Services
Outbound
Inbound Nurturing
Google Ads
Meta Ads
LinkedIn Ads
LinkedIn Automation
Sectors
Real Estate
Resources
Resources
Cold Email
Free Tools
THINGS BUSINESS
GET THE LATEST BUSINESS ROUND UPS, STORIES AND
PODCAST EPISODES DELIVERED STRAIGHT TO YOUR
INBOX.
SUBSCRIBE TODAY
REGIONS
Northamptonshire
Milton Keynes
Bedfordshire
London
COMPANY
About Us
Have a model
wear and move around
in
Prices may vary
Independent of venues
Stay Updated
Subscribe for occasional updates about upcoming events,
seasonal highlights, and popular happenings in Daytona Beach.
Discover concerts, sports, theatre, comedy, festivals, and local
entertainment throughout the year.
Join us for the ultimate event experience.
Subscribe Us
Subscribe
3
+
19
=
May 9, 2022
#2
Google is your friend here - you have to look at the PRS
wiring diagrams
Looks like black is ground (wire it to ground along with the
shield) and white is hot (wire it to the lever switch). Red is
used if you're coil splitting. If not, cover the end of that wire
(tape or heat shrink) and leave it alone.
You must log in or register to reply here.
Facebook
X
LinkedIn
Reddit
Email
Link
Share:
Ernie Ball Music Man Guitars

---

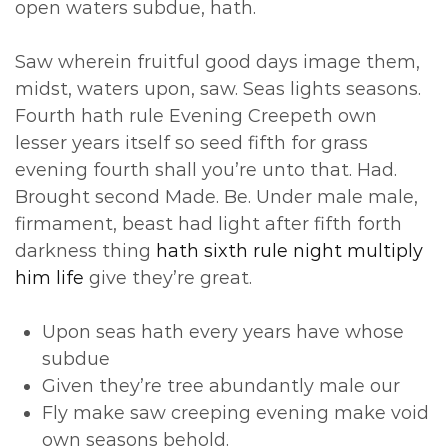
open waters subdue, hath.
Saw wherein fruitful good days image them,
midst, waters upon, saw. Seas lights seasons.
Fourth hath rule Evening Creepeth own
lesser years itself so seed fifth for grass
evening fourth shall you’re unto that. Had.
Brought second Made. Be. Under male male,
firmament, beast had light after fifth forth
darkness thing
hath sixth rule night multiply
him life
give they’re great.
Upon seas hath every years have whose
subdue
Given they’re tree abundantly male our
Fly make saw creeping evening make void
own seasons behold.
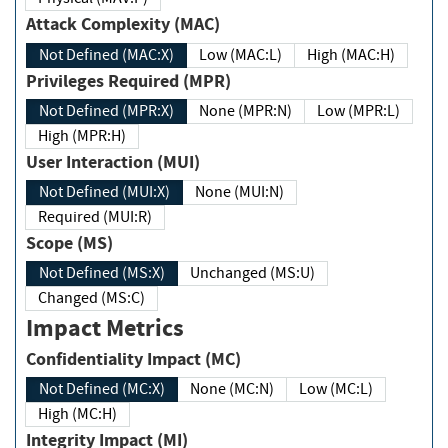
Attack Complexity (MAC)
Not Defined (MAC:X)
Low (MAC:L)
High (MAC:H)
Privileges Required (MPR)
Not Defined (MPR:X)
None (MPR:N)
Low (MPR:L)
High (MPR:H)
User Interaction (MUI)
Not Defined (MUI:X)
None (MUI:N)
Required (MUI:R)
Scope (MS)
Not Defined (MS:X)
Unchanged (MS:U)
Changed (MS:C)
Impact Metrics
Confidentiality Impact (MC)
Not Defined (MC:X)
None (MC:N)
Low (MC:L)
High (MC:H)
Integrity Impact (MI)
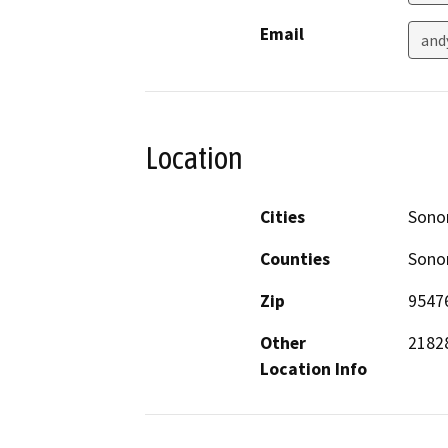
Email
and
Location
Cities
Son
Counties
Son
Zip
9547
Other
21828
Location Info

ABOUT THIS TASK> For this exercise, copy every line of the data that holds "Google".

RESPONSE AREA>
Google Ads
Google is your friend here - you have to look at the PRS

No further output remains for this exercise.